From the line with "պայմանագրի կնքման, անհրաժեշտության" through the line with "կնքման համար անհրաժեշտ և առուվաճառքի", inclusive, return each line of the data below exactly and leave the rest out.

EXERCISE MATERIALS:
┄┄┄┄┄┄┄┄┄┄┄┄┄┄┄┄┄┄┄┄
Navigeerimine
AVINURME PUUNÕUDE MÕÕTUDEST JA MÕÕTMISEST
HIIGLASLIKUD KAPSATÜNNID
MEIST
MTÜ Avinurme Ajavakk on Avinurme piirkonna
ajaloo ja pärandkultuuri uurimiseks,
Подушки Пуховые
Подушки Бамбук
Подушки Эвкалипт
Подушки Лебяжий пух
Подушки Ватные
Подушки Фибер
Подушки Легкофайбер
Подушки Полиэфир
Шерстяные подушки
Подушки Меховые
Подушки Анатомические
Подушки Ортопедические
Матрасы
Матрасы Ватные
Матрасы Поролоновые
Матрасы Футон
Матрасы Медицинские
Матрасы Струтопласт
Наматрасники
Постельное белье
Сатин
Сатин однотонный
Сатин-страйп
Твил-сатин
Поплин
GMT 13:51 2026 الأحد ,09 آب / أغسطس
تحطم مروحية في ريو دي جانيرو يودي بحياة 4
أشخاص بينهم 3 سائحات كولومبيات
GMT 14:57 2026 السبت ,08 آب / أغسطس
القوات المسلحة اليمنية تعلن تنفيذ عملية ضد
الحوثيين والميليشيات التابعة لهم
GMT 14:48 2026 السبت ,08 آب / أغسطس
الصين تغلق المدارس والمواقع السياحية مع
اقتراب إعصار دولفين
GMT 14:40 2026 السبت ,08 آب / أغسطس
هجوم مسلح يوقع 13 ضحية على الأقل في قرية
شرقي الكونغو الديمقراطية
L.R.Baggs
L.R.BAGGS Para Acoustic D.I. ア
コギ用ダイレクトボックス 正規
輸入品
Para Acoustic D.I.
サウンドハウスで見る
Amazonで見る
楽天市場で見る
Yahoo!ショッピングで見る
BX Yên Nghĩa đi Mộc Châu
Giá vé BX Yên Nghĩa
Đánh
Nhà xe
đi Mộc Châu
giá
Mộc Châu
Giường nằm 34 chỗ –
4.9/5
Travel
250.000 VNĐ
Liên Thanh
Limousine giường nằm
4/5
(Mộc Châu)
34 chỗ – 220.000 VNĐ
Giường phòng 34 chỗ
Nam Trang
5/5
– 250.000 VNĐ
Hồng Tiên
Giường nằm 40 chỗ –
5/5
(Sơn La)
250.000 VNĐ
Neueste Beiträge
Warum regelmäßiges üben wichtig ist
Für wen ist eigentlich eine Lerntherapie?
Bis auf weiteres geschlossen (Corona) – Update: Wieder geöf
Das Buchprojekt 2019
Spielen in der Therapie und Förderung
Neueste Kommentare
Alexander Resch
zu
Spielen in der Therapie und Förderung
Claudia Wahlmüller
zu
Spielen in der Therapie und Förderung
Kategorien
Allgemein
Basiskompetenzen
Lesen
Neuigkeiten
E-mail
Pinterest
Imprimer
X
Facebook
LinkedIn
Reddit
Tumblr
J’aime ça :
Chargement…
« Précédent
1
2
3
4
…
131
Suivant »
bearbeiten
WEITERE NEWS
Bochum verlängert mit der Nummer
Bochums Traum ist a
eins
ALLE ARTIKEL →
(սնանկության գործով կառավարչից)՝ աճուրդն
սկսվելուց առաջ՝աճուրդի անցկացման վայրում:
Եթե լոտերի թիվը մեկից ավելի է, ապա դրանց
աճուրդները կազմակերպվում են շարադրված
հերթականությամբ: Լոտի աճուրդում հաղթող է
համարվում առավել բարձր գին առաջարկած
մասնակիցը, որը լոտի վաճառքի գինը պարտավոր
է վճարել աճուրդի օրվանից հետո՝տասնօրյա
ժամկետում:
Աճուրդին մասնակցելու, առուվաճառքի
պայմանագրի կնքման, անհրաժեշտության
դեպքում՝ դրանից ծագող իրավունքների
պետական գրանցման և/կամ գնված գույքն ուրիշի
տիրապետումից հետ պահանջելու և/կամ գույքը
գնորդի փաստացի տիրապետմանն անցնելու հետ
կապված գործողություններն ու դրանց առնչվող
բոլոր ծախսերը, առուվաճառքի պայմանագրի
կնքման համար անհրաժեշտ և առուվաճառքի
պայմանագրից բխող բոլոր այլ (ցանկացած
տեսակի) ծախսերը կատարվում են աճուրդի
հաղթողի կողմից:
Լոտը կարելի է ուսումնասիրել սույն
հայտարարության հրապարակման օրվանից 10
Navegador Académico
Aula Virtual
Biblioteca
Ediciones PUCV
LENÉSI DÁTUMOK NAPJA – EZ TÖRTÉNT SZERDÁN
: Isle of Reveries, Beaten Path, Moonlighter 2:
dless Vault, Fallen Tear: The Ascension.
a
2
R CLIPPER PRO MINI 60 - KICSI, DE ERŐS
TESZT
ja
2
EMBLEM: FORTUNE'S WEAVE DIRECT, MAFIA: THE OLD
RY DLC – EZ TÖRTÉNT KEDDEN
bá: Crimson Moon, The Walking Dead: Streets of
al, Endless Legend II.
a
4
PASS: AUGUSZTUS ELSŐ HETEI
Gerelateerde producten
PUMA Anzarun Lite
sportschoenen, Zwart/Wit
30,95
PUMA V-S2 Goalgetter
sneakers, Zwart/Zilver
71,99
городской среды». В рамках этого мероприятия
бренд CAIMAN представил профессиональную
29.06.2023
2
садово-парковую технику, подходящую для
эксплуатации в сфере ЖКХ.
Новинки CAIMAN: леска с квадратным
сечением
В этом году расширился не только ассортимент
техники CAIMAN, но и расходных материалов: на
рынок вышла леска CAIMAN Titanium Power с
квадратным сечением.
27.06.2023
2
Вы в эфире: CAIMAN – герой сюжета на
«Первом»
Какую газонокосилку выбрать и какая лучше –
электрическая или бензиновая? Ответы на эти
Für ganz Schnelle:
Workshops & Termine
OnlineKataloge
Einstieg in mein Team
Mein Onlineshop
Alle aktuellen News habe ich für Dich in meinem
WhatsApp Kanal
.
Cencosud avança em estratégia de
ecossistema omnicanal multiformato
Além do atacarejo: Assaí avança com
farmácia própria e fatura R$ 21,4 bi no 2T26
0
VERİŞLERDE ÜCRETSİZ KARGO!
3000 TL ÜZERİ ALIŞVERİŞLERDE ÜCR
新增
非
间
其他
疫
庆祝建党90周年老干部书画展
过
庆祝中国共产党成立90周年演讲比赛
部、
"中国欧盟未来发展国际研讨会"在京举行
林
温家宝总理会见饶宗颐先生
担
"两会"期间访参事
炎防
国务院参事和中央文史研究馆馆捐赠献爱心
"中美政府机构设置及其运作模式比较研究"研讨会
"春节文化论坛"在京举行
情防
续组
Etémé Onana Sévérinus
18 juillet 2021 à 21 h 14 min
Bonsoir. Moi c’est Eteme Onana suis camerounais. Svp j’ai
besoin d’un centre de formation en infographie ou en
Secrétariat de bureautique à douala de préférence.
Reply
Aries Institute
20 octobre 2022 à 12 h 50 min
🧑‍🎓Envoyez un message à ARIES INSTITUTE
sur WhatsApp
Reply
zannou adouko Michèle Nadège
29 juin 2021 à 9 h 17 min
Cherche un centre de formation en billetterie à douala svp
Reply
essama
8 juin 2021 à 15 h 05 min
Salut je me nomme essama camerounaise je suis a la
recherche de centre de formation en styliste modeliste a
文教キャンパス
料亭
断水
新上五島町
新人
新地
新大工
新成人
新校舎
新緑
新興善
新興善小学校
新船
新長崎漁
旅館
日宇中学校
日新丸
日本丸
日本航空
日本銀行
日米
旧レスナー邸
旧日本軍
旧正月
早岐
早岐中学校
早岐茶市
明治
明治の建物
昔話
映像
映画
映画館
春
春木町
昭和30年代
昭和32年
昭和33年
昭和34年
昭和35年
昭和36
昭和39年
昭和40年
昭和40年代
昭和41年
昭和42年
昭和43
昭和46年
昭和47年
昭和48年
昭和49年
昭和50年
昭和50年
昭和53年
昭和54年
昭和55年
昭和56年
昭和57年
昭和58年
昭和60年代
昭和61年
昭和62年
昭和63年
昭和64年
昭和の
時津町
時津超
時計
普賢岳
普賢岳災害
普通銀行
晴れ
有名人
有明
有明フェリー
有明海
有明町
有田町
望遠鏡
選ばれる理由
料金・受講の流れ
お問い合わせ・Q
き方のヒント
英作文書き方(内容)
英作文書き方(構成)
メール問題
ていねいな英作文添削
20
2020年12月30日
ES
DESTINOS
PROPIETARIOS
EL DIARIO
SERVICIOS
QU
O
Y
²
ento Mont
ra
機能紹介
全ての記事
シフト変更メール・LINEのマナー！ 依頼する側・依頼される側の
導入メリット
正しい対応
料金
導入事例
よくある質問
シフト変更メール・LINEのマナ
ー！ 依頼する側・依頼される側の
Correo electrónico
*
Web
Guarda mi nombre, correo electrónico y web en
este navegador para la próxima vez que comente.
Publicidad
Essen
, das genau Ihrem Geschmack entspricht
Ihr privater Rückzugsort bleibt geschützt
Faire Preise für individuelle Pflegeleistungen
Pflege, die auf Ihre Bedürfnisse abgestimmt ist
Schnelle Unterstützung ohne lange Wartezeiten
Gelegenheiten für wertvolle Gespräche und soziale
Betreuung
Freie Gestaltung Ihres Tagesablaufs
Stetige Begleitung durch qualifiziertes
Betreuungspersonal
┄┄┄┄┄┄┄┄┄┄┄┄┄┄┄┄┄┄┄┄
ANSWER TO THIS TASK:
պայմանագրի կնքման, անհրաժեշտության
դեպքում՝ դրանից ծագող իրավունքների
պետական գրանցման և/կամ գնված գույքն ուրիշի
տիրապետումից հետ պահանջելու և/կամ գույքը
գնորդի փաստացի տիրապետմանն անցնելու հետ
կապված գործողություններն ու դրանց առնչվող
բոլոր ծախսերը, առուվաճառքի պայմանագրի
կնքման համար անհրաժեշտ և առուվաճառքի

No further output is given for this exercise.